Che liberazione avervi incontrato! (oppure no?)
Parto dall’inizio, e cercherò di essere breve.
Da qualche tempo (due, tre anni?) vivo come una ladra rinchiusa nel mio bellissimo bilocale a guardare il mondo dalla finestra. Come sia successo non lo so, so che è scattata dentro di me una lenta ma inesorabile paura del mondo esterno. Inizialmente la controllavo rifuggendo le situazioni che mi avrebbero procurato quell’ansia che non capivo né mi spiegavo. Mi ripetevo sempre: non hai trovato le persone giuste, non stai facendo le cose giuste, un giorno tutto cambierà. Poi, non solo tutto non è cambiato, ma ho cominciato a soffrire di attacchi di panico. Tremori, sudorazione, blocchi di vario genere, emicranie, senso di sdoppiamento (io ero là, spesso, fuori, che mi guardavo impallidire senza dire una parola).
Le mani in certe situazioni sembravano avere una vita propria.
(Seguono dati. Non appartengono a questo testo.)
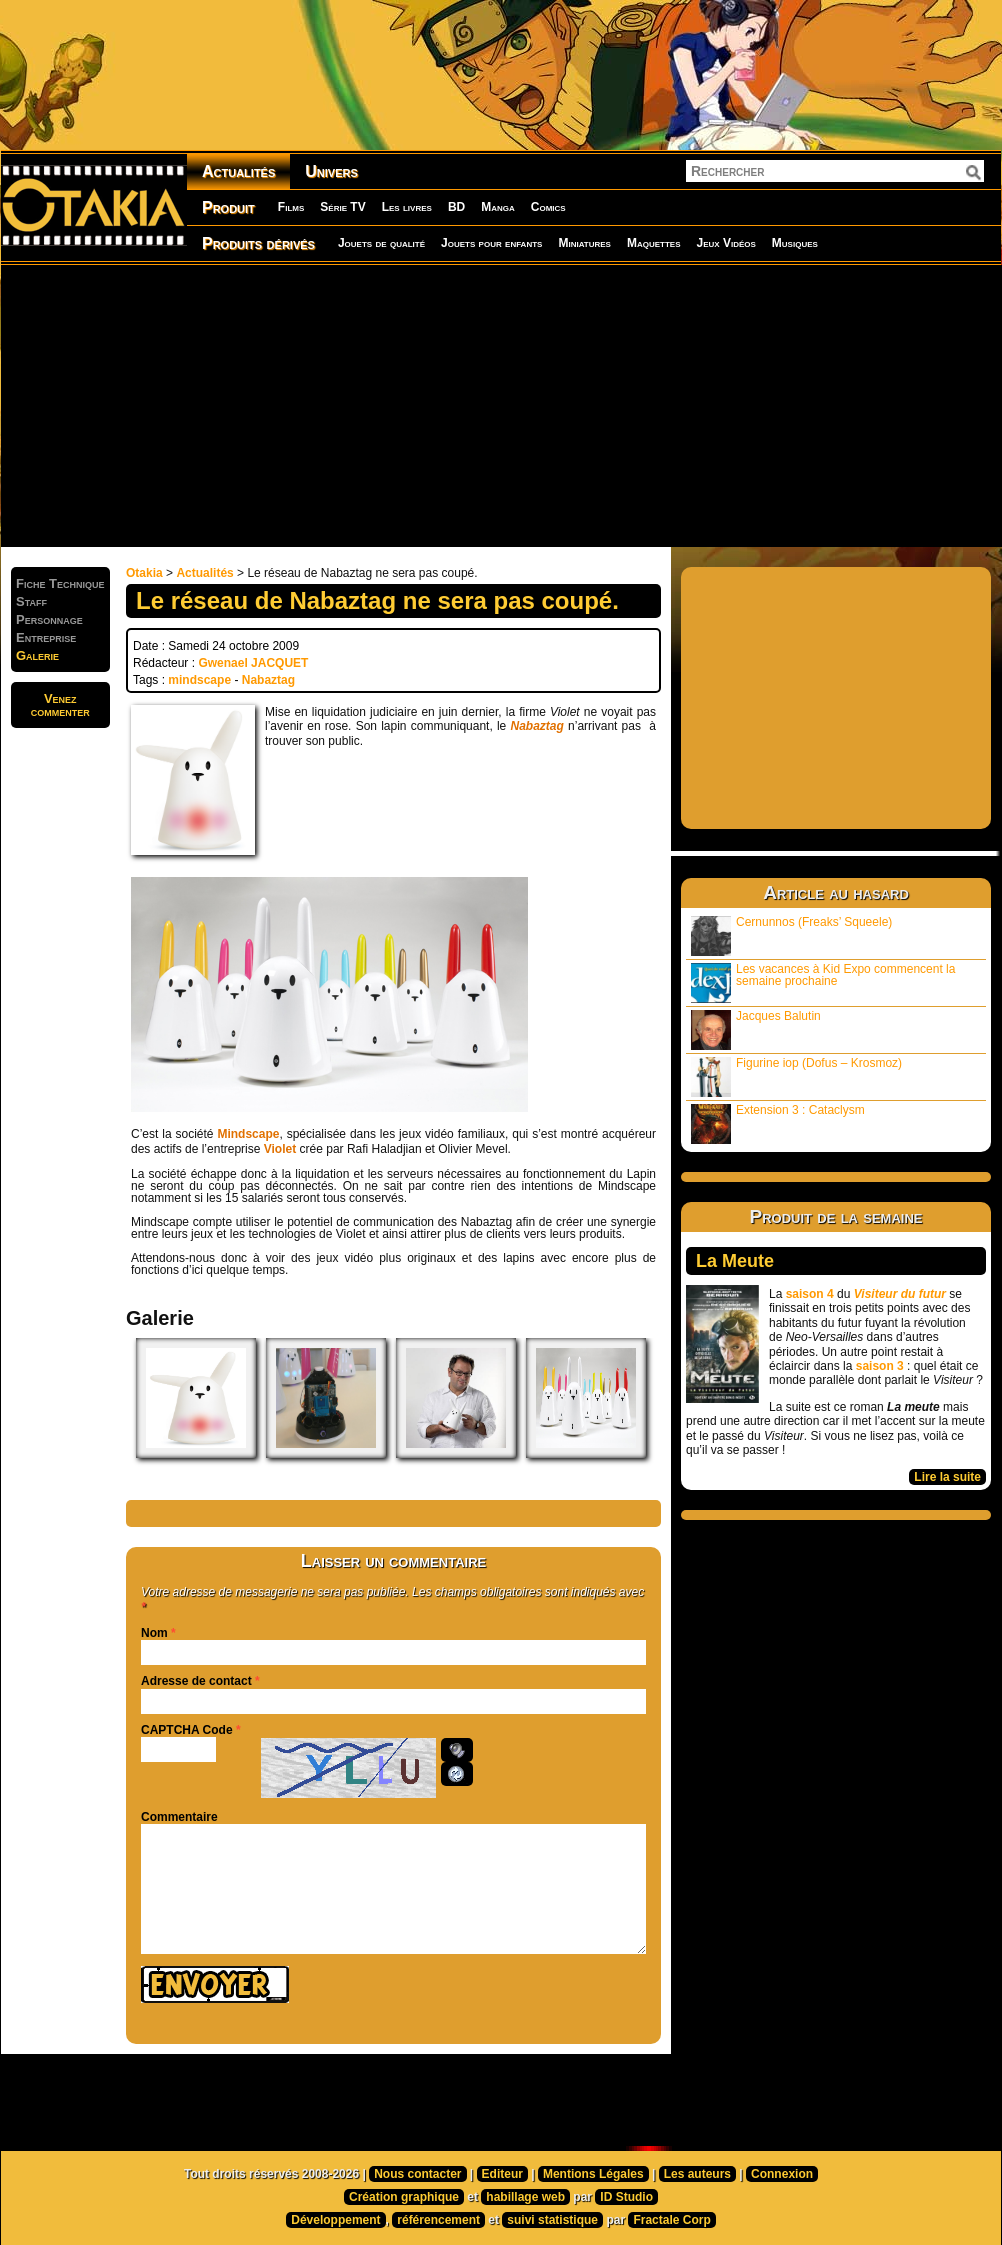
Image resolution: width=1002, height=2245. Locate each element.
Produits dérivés (258, 243)
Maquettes (654, 243)
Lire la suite (947, 1477)
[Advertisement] (341, 405)
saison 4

Al lavoro specialmente. Poi anche con gli “amici”, non gli Amici di sempre, che per buona parte ho rinnegato e allontanato. Gli amici dell’aperitivo, quelli che vedi ogni tanto e che fanno bene all’umore perché di costringono a pensare e a parlare d’altro, oltre che di te. Via anche loro, gettati nella spazzatura. Mi rimangono i colleghi di lavoro, con cui ho buoni rapporti, ma guai ad approfondirli. E alcuni, vecchi, carissimi amici. Che di me sanno ma non capiscono. Come biasimarli? Ho sempre la battuta pronta, svolgo un lavoro a contatto con il pubblico, non mi manca mai il sorriso. Ma che fatica ogni giorno mi costa quel sorriso… e far finta di niente… e nascondere tutto… e accampare le scuse più sceme per rifiutare ogni forma di invito... anche una sigaretta fumata insieme durante una pausa (le mie mani ballerebbero la tarantella, e io mi scaverei una buca...)
Sarà mai possibile che in 29 anni di vita oggi è stata la prima volta in cui, leggendovi, mi sono sentita capita?